The government rendered merely four days’ notice for householders to get in their applications for vouchers before the scheme closes for good at 5pm today, leaving no alternative grant scheme in place to help middle-income earners fund energy efficiency upgrades to their dwellings. Question distinguishes likewise surround what will happen to the initial PS1. 5bn plan given to cover the first year of the scheme, much of which has not been spent.




But the Department for Business, Energy and Industrial Strategy( BEIS) feuded ECIU’s digits and stressed that millions of pounds of funding was still being available through several other government schemes to support light-green dwelling upgrades in northern regions.

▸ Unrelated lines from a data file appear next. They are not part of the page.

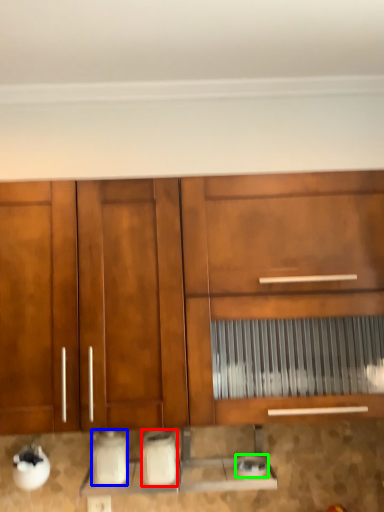 Question: Estimate the real-world distances between objects in this image. Which object is farther from appliance (highlighted by a red box), appliance (highlighted by a blue box) or appliance (highlighted by a green box)?

Choices:
 (A) appliance
 (B) appliance

Answer: (B) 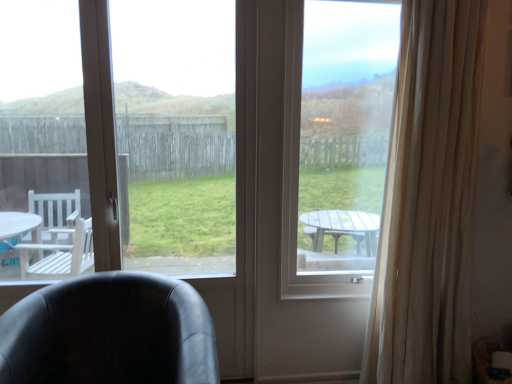 What is the approximate width of transparent glass window at center, the first window screen from the right?

transparent glass window at center, the first window screen from the right, is 4.97 inches wide.

What is the approximate width of beige sheer curtain at right?

beige sheer curtain at right is 11.47 inches wide.

What do you see at coordinates (177, 133) in the screenshot? I see `transparent glass window at center, which ranks as the 1th window screen in left-to-right order` at bounding box center [177, 133].

In order to face black leather chair at lower left, should I rotate leftwards or rightwards?

Turn left approximately 19.223 degrees to face it.

Where is `transparent glass window at center, the first window screen from the right`? This screenshot has height=384, width=512. transparent glass window at center, the first window screen from the right is located at coordinates (335, 144).

From the image's perspective, would you say black leather chair at lower left is positioned over beige sheer curtain at right?

No, from the image's perspective, black leather chair at lower left is not over beige sheer curtain at right.

Could you tell me if black leather chair at lower left is turned towards beige sheer curtain at right?

No, black leather chair at lower left is not aimed at beige sheer curtain at right.

Is the depth of black leather chair at lower left less than that of beige sheer curtain at right?

Yes, it is in front of beige sheer curtain at right.

What's the angular difference between transparent glass window at center, the 2th window screen in the left-to-right sequence, and transparent glass window at center, placed as the second window screen when sorted from right to left,'s facing directions?

The angle between the facing direction of transparent glass window at center, the 2th window screen in the left-to-right sequence, and the facing direction of transparent glass window at center, placed as the second window screen when sorted from right to left, is 0.00135 degrees.

Does transparent glass window at center, the 2th window screen in the left-to-right sequence, have a lesser width compared to transparent glass window at center, placed as the second window screen when sorted from right to left?

No.

Is transparent glass window at center, the 2th window screen in the left-to-right sequence, completely or partially outside of transparent glass window at center, which ranks as the 1th window screen in left-to-right order?

Absolutely, transparent glass window at center, the 2th window screen in the left-to-right sequence, is external to transparent glass window at center, which ranks as the 1th window screen in left-to-right order.

Locate an element on the screen. window screen on the right of transparent glass window at center, placed as the second window screen when sorted from right to left is located at coordinates (335, 144).

Does transparent glass window at center, placed as the second window screen when sorted from right to left, have a larger size compared to beige sheer curtain at right?

Actually, transparent glass window at center, placed as the second window screen when sorted from right to left, might be smaller than beige sheer curtain at right.

From a real-world perspective, is transparent glass window at center, which ranks as the 1th window screen in left-to-right order, physically located above or below beige sheer curtain at right?

Clearly, from a real-world perspective, transparent glass window at center, which ranks as the 1th window screen in left-to-right order, is below beige sheer curtain at right.

Is the depth of transparent glass window at center, placed as the second window screen when sorted from right to left, greater than that of beige sheer curtain at right?

Yes.

Consider the image. From a real-world perspective, is beige sheer curtain at right physically located above or below transparent glass window at center, the 2th window screen in the left-to-right sequence?

beige sheer curtain at right is below transparent glass window at center, the 2th window screen in the left-to-right sequence.

Identify the location of the 2nd window screen above the beige sheer curtain at right (from the image's perspective). (335, 144).

What's the angular difference between beige sheer curtain at right and transparent glass window at center, the first window screen from the right,'s facing directions?

0.000129 degrees.

Is beige sheer curtain at right facing away from transparent glass window at center, the 2th window screen in the left-to-right sequence?

No.

Is black leather chair at lower left far away from transparent glass window at center, placed as the second window screen when sorted from right to left?

No, black leather chair at lower left is not far away from transparent glass window at center, placed as the second window screen when sorted from right to left.

From the image's perspective, is black leather chair at lower left located above or below transparent glass window at center, which ranks as the 1th window screen in left-to-right order?

From the image's perspective, black leather chair at lower left appears below transparent glass window at center, which ranks as the 1th window screen in left-to-right order.

In terms of size, does black leather chair at lower left appear bigger or smaller than transparent glass window at center, placed as the second window screen when sorted from right to left?

In the image, black leather chair at lower left appears to be larger than transparent glass window at center, placed as the second window screen when sorted from right to left.

Based on the photo, does black leather chair at lower left lie in front of transparent glass window at center, which ranks as the 1th window screen in left-to-right order?

Yes, black leather chair at lower left is closer to the camera.

Considering the relative positions of transparent glass window at center, the 2th window screen in the left-to-right sequence, and beige sheer curtain at right in the image provided, is transparent glass window at center, the 2th window screen in the left-to-right sequence, to the right of beige sheer curtain at right from the viewer's perspective?

No, transparent glass window at center, the 2th window screen in the left-to-right sequence, is not to the right of beige sheer curtain at right.

Would you say transparent glass window at center, the 2th window screen in the left-to-right sequence, is inside or outside beige sheer curtain at right?

transparent glass window at center, the 2th window screen in the left-to-right sequence, lies outside beige sheer curtain at right.

Which of these two, transparent glass window at center, the 2th window screen in the left-to-right sequence, or beige sheer curtain at right, is smaller?

transparent glass window at center, the 2th window screen in the left-to-right sequence.

Is transparent glass window at center, the first window screen from the right, facing towards beige sheer curtain at right?

No, transparent glass window at center, the first window screen from the right, is not aimed at beige sheer curtain at right.

In the image, is transparent glass window at center, placed as the second window screen when sorted from right to left, on the left side or the right side of black leather chair at lower left?

From the image, it's evident that transparent glass window at center, placed as the second window screen when sorted from right to left, is to the right of black leather chair at lower left.

Is black leather chair at lower left at the back of transparent glass window at center, which ranks as the 1th window screen in left-to-right order?

Result: Yes, transparent glass window at center, which ranks as the 1th window screen in left-to-right order, is facing away from black leather chair at lower left.

Considering the relative sizes of transparent glass window at center, which ranks as the 1th window screen in left-to-right order, and black leather chair at lower left in the image provided, is transparent glass window at center, which ranks as the 1th window screen in left-to-right order, wider than black leather chair at lower left?

No, transparent glass window at center, which ranks as the 1th window screen in left-to-right order, is not wider than black leather chair at lower left.

Find the location of a particular element. curtain located above the black leather chair at lower left (from a real-world perspective) is located at coordinates (428, 200).

Locate an element on the screen. This screenshot has height=384, width=512. window screen below the transparent glass window at center, the 2th window screen in the left-to-right sequence (from the image's perspective) is located at coordinates tap(177, 133).

Based on the photo, based on their spatial positions, is beige sheer curtain at right or transparent glass window at center, the 2th window screen in the left-to-right sequence, closer to black leather chair at lower left?

transparent glass window at center, the 2th window screen in the left-to-right sequence.

Estimate the real-world distances between objects in this image. Which object is closer to beige sheer curtain at right, transparent glass window at center, the first window screen from the right, or transparent glass window at center, placed as the second window screen when sorted from right to left?

The object closer to beige sheer curtain at right is transparent glass window at center, the first window screen from the right.

Consider the image. Based on their spatial positions, is transparent glass window at center, which ranks as the 1th window screen in left-to-right order, or beige sheer curtain at right further from transparent glass window at center, the 2th window screen in the left-to-right sequence?

Based on the image, transparent glass window at center, which ranks as the 1th window screen in left-to-right order, appears to be further to transparent glass window at center, the 2th window screen in the left-to-right sequence.

Based on their spatial positions, is beige sheer curtain at right or transparent glass window at center, placed as the second window screen when sorted from right to left, further from black leather chair at lower left?

beige sheer curtain at right is further to black leather chair at lower left.

From the picture: From the image, which object appears to be farther from beige sheer curtain at right, black leather chair at lower left or transparent glass window at center, the first window screen from the right?

Based on the image, black leather chair at lower left appears to be further to beige sheer curtain at right.

Considering their positions, is beige sheer curtain at right positioned further to transparent glass window at center, which ranks as the 1th window screen in left-to-right order, than transparent glass window at center, the 2th window screen in the left-to-right sequence?

The object further to transparent glass window at center, which ranks as the 1th window screen in left-to-right order, is beige sheer curtain at right.

Which object lies further to the anchor point transparent glass window at center, the 2th window screen in the left-to-right sequence, transparent glass window at center, which ranks as the 1th window screen in left-to-right order, or black leather chair at lower left?

The object further to transparent glass window at center, the 2th window screen in the left-to-right sequence, is black leather chair at lower left.

Based on their spatial positions, is transparent glass window at center, which ranks as the 1th window screen in left-to-right order, or black leather chair at lower left further from beige sheer curtain at right?

black leather chair at lower left.

Locate an element on the screen. window screen between transparent glass window at center, which ranks as the 1th window screen in left-to-right order, and beige sheer curtain at right from left to right is located at coordinates (335, 144).

The height and width of the screenshot is (384, 512). What are the coordinates of `window screen situated between black leather chair at lower left and transparent glass window at center, the 2th window screen in the left-to-right sequence, from left to right` in the screenshot? It's located at (177, 133).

On Saturday it announced an additional PS3 00 m funding to help low income householders decarbonise their residences through two separate funding schemes run by local authorities, which it said “ve brought” its total spending on energy efficiency measures to PS1. 3bn in 2021/22. And it stressed that all works received before 5pm today would be processed in the coming months with vouchers apportioned as promised where dwellings are deemed to be eligible for grants.

” More than PS60m of lettuce government funding has already been given to 24 parliaments in the north west , north east and Yorkshire and Humber to retrofit more than 7,500 dwellings, establishing the country’s first decarbonised communities and substantiating up to 8,000 green chores each year as we improve back better and greener from the pandemic, ” BEIS claimed in the following statement. “Homes in the countries of the north of England will likewise benefit from the PS300m of extra funded for dark-green residence improves national which we have announced recently – helping people to cut emissions, save money on their energy bills and keep warm.”

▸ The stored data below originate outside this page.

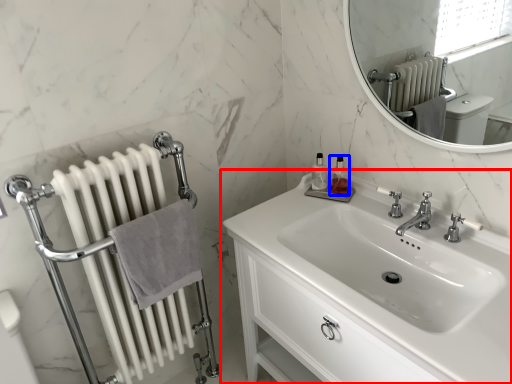 Question: Which point is further to the camera, sink (highlighted by a red box) or toiletry (highlighted by a blue box)?

Choices:
 (A) sink
 (B) toiletry

Answer: (B) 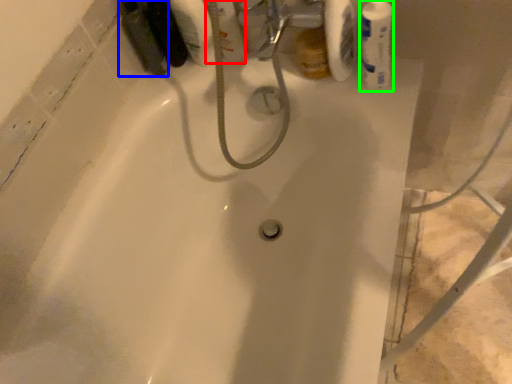 Question: Which is farther away from mouthwash (highlighted by a red box)? mouthwash (highlighted by a blue box) or mouthwash (highlighted by a green box)?

Choices:
 (A) mouthwash
 (B) mouthwash

Answer: (B) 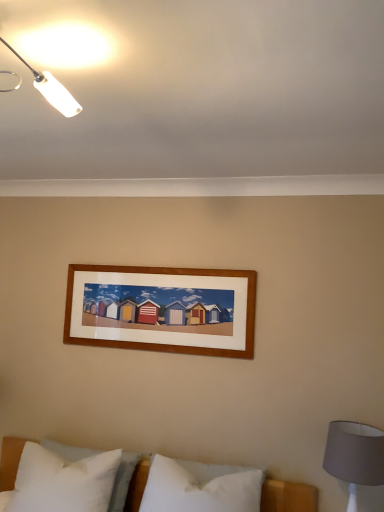 This screenshot has width=384, height=512. Describe the element at coordinates (354, 456) in the screenshot. I see `gray fabric lampshade at lower right` at that location.

Locate an element on the screen. The image size is (384, 512). white soft pillow at center, arranged as the second pillow when viewed from the left is located at coordinates (199, 489).

In order to face white plastic lamp at upper left, should I rotate leftwards or rightwards?

To face it directly, rotate left by 24.411 degrees.

The image size is (384, 512). I want to click on white soft pillow at lower left, which is the 2th pillow from right to left, so 67,483.

Find the location of `gray fabric lampshade at lower right`. gray fabric lampshade at lower right is located at coordinates (354, 456).

From a real-world perspective, who is located higher, white plastic lamp at upper left or gray fabric lampshade at lower right?

In real-world perspective, white plastic lamp at upper left is above.

The image size is (384, 512). I want to click on lamp above the gray fabric lampshade at lower right (from the image's perspective), so click(51, 89).

From the image's perspective, which one is positioned higher, white plastic lamp at upper left or gray fabric lampshade at lower right?

white plastic lamp at upper left, from the image's perspective.

Considering the relative sizes of white plastic lamp at upper left and gray fabric lampshade at lower right in the image provided, is white plastic lamp at upper left shorter than gray fabric lampshade at lower right?

Indeed, white plastic lamp at upper left has a lesser height compared to gray fabric lampshade at lower right.

Is white soft pillow at lower left, arranged as the 1th pillow when viewed from the left, not inside white soft pillow at center, which is the 1th pillow from right to left?

Yes.

Is white soft pillow at lower left, which is the 2th pillow from right to left, closer to the viewer compared to white soft pillow at center, arranged as the second pillow when viewed from the left?

Yes, it is.

Which of these two, white soft pillow at lower left, arranged as the 1th pillow when viewed from the left, or white soft pillow at center, arranged as the second pillow when viewed from the left, is wider?

white soft pillow at lower left, arranged as the 1th pillow when viewed from the left, is wider.

Measure the distance between white soft pillow at lower left, arranged as the 1th pillow when viewed from the left, and white soft pillow at center, arranged as the second pillow when viewed from the left.

15.93 inches.

From a real-world perspective, is white plastic lamp at upper left positioned over white soft pillow at lower left, arranged as the 1th pillow when viewed from the left, based on gravity?

Yes.

Can you confirm if white plastic lamp at upper left is positioned to the left of white soft pillow at lower left, arranged as the 1th pillow when viewed from the left?

In fact, white plastic lamp at upper left is to the right of white soft pillow at lower left, arranged as the 1th pillow when viewed from the left.

How far apart are white plastic lamp at upper left and white soft pillow at lower left, which is the 2th pillow from right to left?

white plastic lamp at upper left is 5.51 feet from white soft pillow at lower left, which is the 2th pillow from right to left.

Which object is closer to the camera taking this photo, gray fabric lampshade at lower right or white plastic lamp at upper left?

white plastic lamp at upper left.

Is gray fabric lampshade at lower right facing away from white plastic lamp at upper left?

gray fabric lampshade at lower right does not have its back to white plastic lamp at upper left.

Which is more to the left, gray fabric lampshade at lower right or white plastic lamp at upper left?

Positioned to the left is white plastic lamp at upper left.

In the scene shown: Looking at their sizes, would you say gray fabric lampshade at lower right is wider or thinner than white plastic lamp at upper left?

Clearly, gray fabric lampshade at lower right has more width compared to white plastic lamp at upper left.

Is gray fabric lampshade at lower right facing away from white soft pillow at center, which is the 1th pillow from right to left?

gray fabric lampshade at lower right does not have its back to white soft pillow at center, which is the 1th pillow from right to left.

In the image, is gray fabric lampshade at lower right on the left side or the right side of white soft pillow at center, arranged as the second pillow when viewed from the left?

From the image, it's evident that gray fabric lampshade at lower right is to the right of white soft pillow at center, arranged as the second pillow when viewed from the left.

Based on the photo, between gray fabric lampshade at lower right and white soft pillow at center, which is the 1th pillow from right to left, which one has smaller size?

Smaller between the two is gray fabric lampshade at lower right.

Consider the image. Is gray fabric lampshade at lower right situated inside white soft pillow at center, arranged as the second pillow when viewed from the left, or outside?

Even so, the decision to scrap the scheme caused immediate commotion among campaigners, politicians, and customs alike, with some arguing the Green Homes Grant Scheme’s die was “an avoidable tragedy”, as its administrative problems have had an opportunity to ironed out over time.

Ralston further stressed today that “there is no way to get to net zero without attacking emissions resulting from our homes”, as pres settings on the government to come forward with a brand-new, alternative scheme for funding lettuce residence modernizes ahead of its hotly-anticipated Buildings and Heating Decarbonisation Strategy in May.

“Public participation is essential in reaching this goal and so far the government is doing its best to shape lifetime difficult for genealogies keen to taking any decision on their carbon footprints, ” Ralston said.

The government has repeatedly reiterated its commitment to “building back greener from the pandemic”, insisting the Prime Minister’s 10 Point Plan for a Green Industrial Revolution published last year provides a “clear strategy” for reaching net zero releases by 2050 while also boosting light-green jobs and growth.

But commenting on ECIU’s sees today, Brian Robson, executive director at the Northern Housing Consortium – which represents 140 committees and room associations across the North – said a clearly defined, long-term policy commitment was needed from the government to help upgrade notoriously draughty homes across the region.

“The North’s homes are older and colder than the national average, so it’s only natural that there were high levels of interest in the Green Homes Grant from our regions, ” he showed. “The North of England needs an end to stop-start policy on home improvements: simply a long-term commitment to decarbonise our homes will enable us to build the skills and supply series necessary to undertake this work at scale. If we get that commitment from government, we can create thousands of good light-green activities, delivering not just on net zero, but levelling-up too.”